Shortly after the issuance of the Nov. 20, 2014 DAPA memorandum (and prior to implementation), twenty-six states challenged the policies of the memorandum in the U.S. District Court for the Southern District of Texas. In Feb. 2015, the district court preliminarily enjoined the policies nationwide, determining that states would likely succeed on their claim that DHS failed to comply with notice-and-comment rulemaking procedures in violation of the Administrative Procedure Act. The Fifth Circuit Court of Appeals affirmed. The Supreme Court then affirmed the Fifth Circuit’s ruling by a divided vote (4-4), without issuing a substantive opinion. As of the issuance of the June 15 rescission memorandum, litigation on the DAPA memorandum was still pending before the district court.
Citing to President Trump’s Jan. 25, 2017 Executive Order No. 13768, “Enhancing Public Safety in the Interior of the United States,” the June 15 rescission memorandum, signed by John F. Kelly, Secretary of Homeland Security, states that, after consultation with the Attorney General and due to new immigration enforcement priorities, the Secretary has decided to rescind the Nov. 20, 2014 DAPA memorandum.

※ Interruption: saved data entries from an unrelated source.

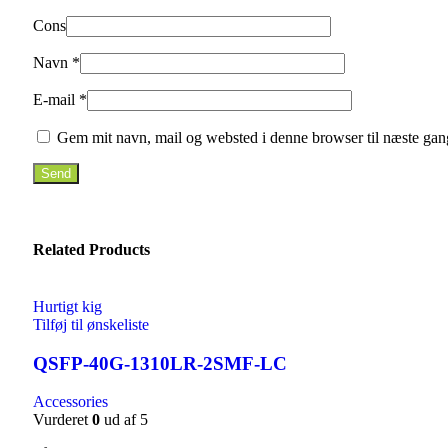
Cons
Navn
*
E-mail
*
Gem mit navn, mail og websted i denne browser til næste gan
Related Products
Hurtigt kig
Tilføj til ønskeliste
QSFP-40G-1310LR-2SMF-LC
Accessories
Vurderet
0
ud af 5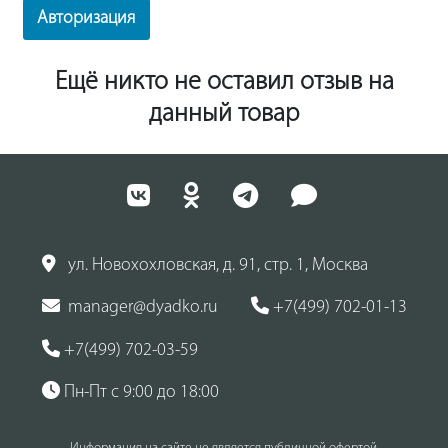
Авторизация
Ещё никто не оставил отзыв на
данный товар
ул. Новохохловская, д. 91, стр. 1, Москва
manager@dyadko.ru
+7(499) 702-01-13
+7(499) 702-03-59
Пн-Пт с 9:00 до 18:00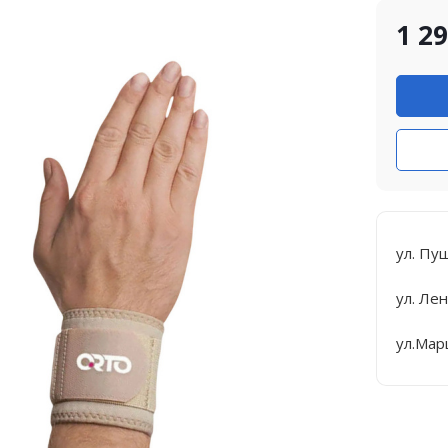
1 2
ул. Пу
ул. Лен
ул.Мар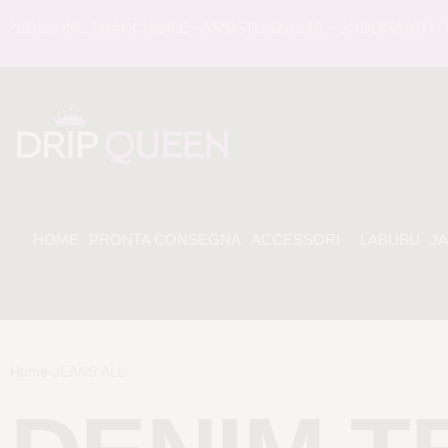
ZIONE TRACCIABILE - ASSISTENZA 24/7 - SODDISFATI O RIM
HOME
PRONTA CONSEGNA
ACCESSORI
LABUBU
J
Home
›
JEANS ALL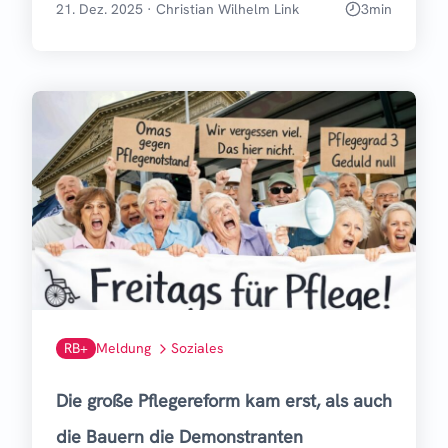
21. Dez. 2025
·
Christian Wilhelm Link
3
min
RB+
Meldung
Soziales
Die große Pflegereform kam erst, als auch
die Bauern die Demonstranten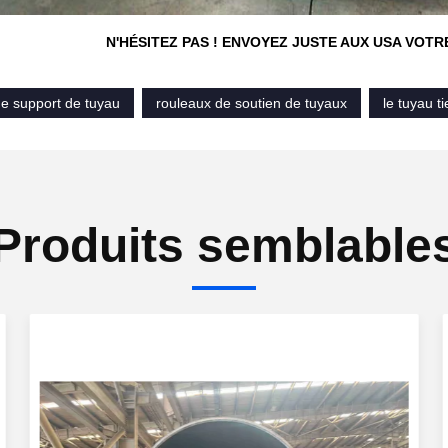
N'HÉSITEZ PAS ! ENVOYEZ JUSTE AUX USA VOT
de support de tuyau
rouleaux de soutien de tuyaux
le tuyau t
Produits semblable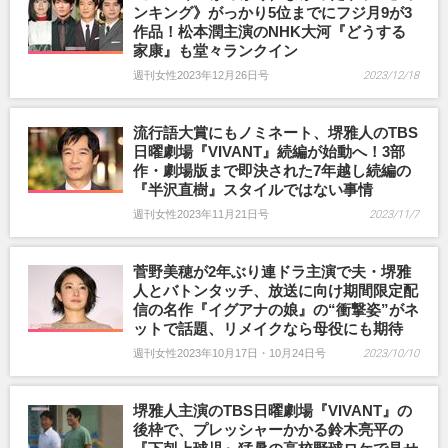
ンキング》がっかり5位までにフジ月9が3
作品！松本潤主演のNHK大河『どうする
家康』も堂々ランクイン
週刊女性2023年12月26日号
2023/12/18
流行語大賞にもノミネート、堺雅人のTBS
日曜劇場『VIVANT』続編が始動へ！3部
作・劇場版まで即決された7年越し続編の
『半沢直樹』スタイルではない事情
週刊女性2023年11月21日号
2023/11/7
菅野美穂が2年ぶり連ドラ主演で夫・堺雅
人とバトンタッチ、放送に向け期間限定配
信の名作『イグアナの娘』の“衝撃姿”がネ
ットで話題、リメイクなら母役にも期待
週刊女性2023年10月17日・10月24日号
2023/10/10
堺雅人主演のTBS日曜劇場『VIVANT』の
後枠で、プレッシャーかかる鈴木亮平の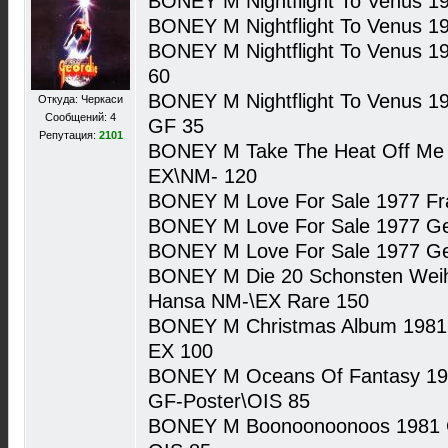
BONEY M Nightflight To Venus 1
BONEY M Nightflight To Venus 1
BONEY M Nightflight To Venus 19
60
BONEY M Nightflight To Venus 19
Откуда: Черкаси
Сообщений: 4
GF 35
Репутация:
2101
BONEY M Take The Heat Off Me 1
EX\NM- 120
BONEY M Love For Sale 1977 Fra
BONEY M Love For Sale 1977 G
BONEY M Love For Sale 1977 G
BONEY M Die 20 Schonsten Weihn
Hansa NM-\EX Rare 150
BONEY M Christmas Album 1981 I
EX 100
BONEY M Oceans Of Fantasy 19
GF-Poster\OIS 85
BONEY M Boonoonoonoos 1981 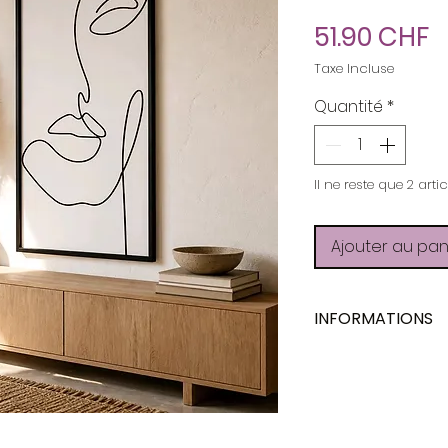
P
51.90 CHF
Taxe Incluse
Quantité
*
Il ne reste que 2 arti
Ajouter au pan
INFORMATIONS
Création
Matériau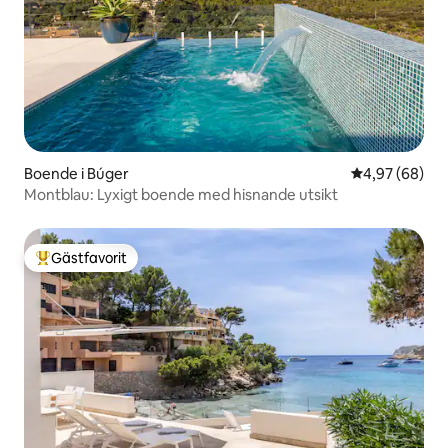
Boende i Búger
4,97 av 5 i g
4,97 (68)
Montblau: Lyxigt boende med hisnande utsikt
Gästfavorit
Populär gästfavorit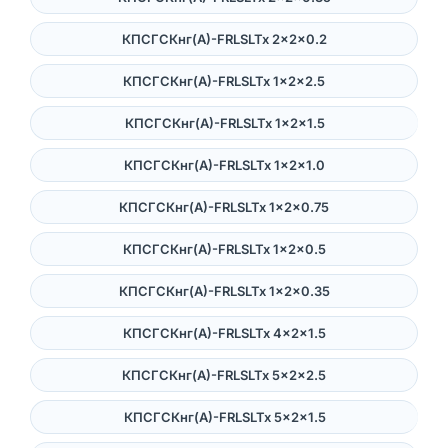
КПСГСКнг(А)-FRLSLTx 2×2×0.2
КПСГСКнг(А)-FRLSLTx 1×2×2.5
КПСГСКнг(А)-FRLSLTx 1×2×1.5
КПСГСКнг(А)-FRLSLTx 1×2×1.0
КПСГСКнг(А)-FRLSLTx 1×2×0.75
КПСГСКнг(А)-FRLSLTx 1×2×0.5
КПСГСКнг(А)-FRLSLTx 1×2×0.35
КПСГСКнг(А)-FRLSLTx 4×2×1.5
КПСГСКнг(А)-FRLSLTx 5×2×2.5
КПСГСКнг(А)-FRLSLTx 5×2×1.5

Though the Nov. 2014 DAPA memorandum has been rescinded, the June 2012 Memorandum Providing for Deferred Action for Childhood Arrivals (DACA) remains in effect. DACA allows certain individuals who entered the United States before the age of 16, and have not been convicted of a felony or major misdemeanor (or three minor misdemeanors), to remain in the country. DACA applicants must show that as of June 15, 2012, they were under the age of 31 and physically in the United States without lawful status. DACA also requires individuals to have continuously resided in the United States from June 15, 2007 to present, and show they are enrolled in school, or graduated high school (or obtained a GED), or were honorably discharged from the U.S. Armed Forces or Coast Guard. On June 15, 2017, Frequently Asked Questions (FAQs) on the rescission memorandum were posted on the Department of Homeland Security’s website, confirming that DACA applications will continue to be accepted and DACA recipients who were issued three-year extensions prior to the district court’s injunction will not be affected by the rescission of the Nov. 2014 DAPA memorandum. Further, the FAQs state that such applicants will be eligible to apply for a two-year extension upon their expiration and no DACA-based work permits will be terminated prior to their current expiration dates.
Greenberg Traurig will continue to monitor developments and provide updates in connection with DACA.